Skin Deep

Madison is not someone you are likely to miss in a crowd.

When I met her, she was sitting outside the barber shop where she worked, enjoying the Toronto sunshine. With a huge smile on her face and a shock of blond hair on her head, there was something about her which made her immediately stand out against the suburban backdrop. Of course it is quite possible the tattoos running the entire length of her arms, chest and neck, as much as the smile on her face which helped her to stand out.

"I've always been judged by my tattoos", she told me, "I have never been in trouble in my life, but people still ask if I have been to prison. The truth is I just like tattoos."
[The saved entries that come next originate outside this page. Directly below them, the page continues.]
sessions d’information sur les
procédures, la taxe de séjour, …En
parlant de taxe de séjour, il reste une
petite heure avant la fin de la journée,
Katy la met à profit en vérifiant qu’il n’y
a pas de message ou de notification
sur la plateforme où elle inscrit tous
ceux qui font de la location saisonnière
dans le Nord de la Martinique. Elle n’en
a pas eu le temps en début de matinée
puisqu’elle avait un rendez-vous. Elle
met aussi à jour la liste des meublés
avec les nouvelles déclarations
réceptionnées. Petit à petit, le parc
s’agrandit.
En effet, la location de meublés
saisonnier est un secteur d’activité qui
We are all guilty of subconsciously judging the people we meet, often based on nothing more than the colour of their skin or the clothes that they wear. Sometimes those judgements have little impact on our interaction with others, and other times they have terrible consequences. And yet, we also all know these differences between us are literally only skin deep. How ridiculous it is, in the 21st Century, that we are still all so guilty of making these judgements.

Madison was one of the most interesting and friendly people I met, as I walked around the streets of Canada. Polite, talkative and happy for me to photograph her portrait, despite only meeting me moments before. And yet many of the people she meets still make snap decisions about her based on nothing more than the art she wears on her skin.

As the old saying goes, you can't judge a book by its cover, a lesson we could all do with remembering more often, in our increasingly divided world.